First, you learn what love can feel like.
Then, you learn just how little sleep you need.
Later still, you learn the power of patience.
But, for me, the most harrowing lesson is learning how — and when — to be quiet.
I should back up and say that I’m a communicator.
To me, talking means closeness.
Sharing means conversation.
And a loving relationship means letting people fully inside your inner world.
My eldest child is cut from the same cloth.
To us, closeness means a good, long chat.
When I share my past experiences, good or not-so-good, he hangs on every word. And when he talks about his thoughts or ideas, I’m all ears.
But when I talked with my second child, she’d get tired quickly. She’d deflect conversation with giggles or simply by walking away.
When I’d try to share an important thought, more often than not, she’d simply stare at me — leaving me second-guessing my impact.
It worried me.
Because I adore her. When I look into the future, I long for giggles about boyfriends, new relationship analysis, mother-daughter chats — heck, even mother-daughter arguments.
I wanted my daughter to want to talk.
Then, one day, she came home tired from a sleepover. Now, for this child, fatigue is like Kryptonite. She just can’t hang.
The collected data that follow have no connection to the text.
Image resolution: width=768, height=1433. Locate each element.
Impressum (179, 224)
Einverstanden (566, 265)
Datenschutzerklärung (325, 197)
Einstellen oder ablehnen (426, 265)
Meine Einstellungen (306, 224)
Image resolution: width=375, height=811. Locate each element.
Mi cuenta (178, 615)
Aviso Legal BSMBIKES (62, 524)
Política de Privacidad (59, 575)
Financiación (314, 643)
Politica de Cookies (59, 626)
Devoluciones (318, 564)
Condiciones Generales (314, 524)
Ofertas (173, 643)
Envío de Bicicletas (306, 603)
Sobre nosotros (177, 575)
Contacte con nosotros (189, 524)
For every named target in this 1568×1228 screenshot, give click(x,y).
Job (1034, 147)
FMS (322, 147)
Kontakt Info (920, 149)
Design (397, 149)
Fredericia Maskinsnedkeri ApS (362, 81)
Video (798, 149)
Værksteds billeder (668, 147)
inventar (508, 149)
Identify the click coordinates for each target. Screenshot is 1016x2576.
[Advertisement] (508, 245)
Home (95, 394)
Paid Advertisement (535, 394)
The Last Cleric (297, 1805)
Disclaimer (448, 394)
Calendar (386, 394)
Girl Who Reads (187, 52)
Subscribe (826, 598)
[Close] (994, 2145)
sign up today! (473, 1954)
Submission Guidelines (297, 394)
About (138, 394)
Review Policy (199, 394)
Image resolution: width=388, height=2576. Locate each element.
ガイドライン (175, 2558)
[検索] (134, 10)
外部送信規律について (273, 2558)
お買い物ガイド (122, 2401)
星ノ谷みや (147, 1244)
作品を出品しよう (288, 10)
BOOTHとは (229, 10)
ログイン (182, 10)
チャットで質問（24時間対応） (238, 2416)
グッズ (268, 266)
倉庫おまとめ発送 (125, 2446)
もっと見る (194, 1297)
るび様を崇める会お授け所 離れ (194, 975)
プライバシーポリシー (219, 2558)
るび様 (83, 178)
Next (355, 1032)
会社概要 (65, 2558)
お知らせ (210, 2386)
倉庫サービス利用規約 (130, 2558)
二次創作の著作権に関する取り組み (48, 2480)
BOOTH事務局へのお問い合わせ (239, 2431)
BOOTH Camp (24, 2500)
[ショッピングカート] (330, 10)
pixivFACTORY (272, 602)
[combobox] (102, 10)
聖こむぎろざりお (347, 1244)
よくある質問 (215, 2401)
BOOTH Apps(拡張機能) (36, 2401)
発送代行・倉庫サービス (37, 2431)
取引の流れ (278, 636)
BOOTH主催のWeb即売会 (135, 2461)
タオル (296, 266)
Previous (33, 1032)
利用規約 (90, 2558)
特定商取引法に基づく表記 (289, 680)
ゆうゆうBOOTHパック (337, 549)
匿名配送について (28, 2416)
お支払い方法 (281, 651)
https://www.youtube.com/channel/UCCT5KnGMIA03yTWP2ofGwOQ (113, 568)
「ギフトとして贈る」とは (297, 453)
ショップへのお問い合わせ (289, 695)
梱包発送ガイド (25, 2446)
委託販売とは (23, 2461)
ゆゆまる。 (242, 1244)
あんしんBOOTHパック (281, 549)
By the evening, some circumstance or another made her so overwrought that she couldn’t speak. Tears streamed down her face. Her arms flapped about like a toddler in a tantrum.
I tried to gather her in my arms.
“What’s wrong? Are you hurting? What do you need? Do you want a hug?”
I peppered her with questions.
Then, I just sat.
And, eventually, she sat too.
She leaned her head on my shoulder.
“I love you,” I said.
I felt her body get tighter — not because she didn’t want to hear those words, but because it wasn’t the time for them.
It was time for quiet.
It was shatteringly clear.
She needed silence.
In that moment, I realized I’d spent the first eight years of my daughter’s life trying to make her act like me. Trying to create closeness based solely on my understanding of it.
And, I realized, that through this child, I could learn.
I could be quiet and appreciate silence.
I could explore love in noiseless co-existence.
In her head, resting in my lap.
And in my fingers stroking her hair.
I could love my daughter.
Just being there.
And by not saying a word.
It’s a lesson I’ll likely learn again and again.
But, without a doubt, we’re worth it.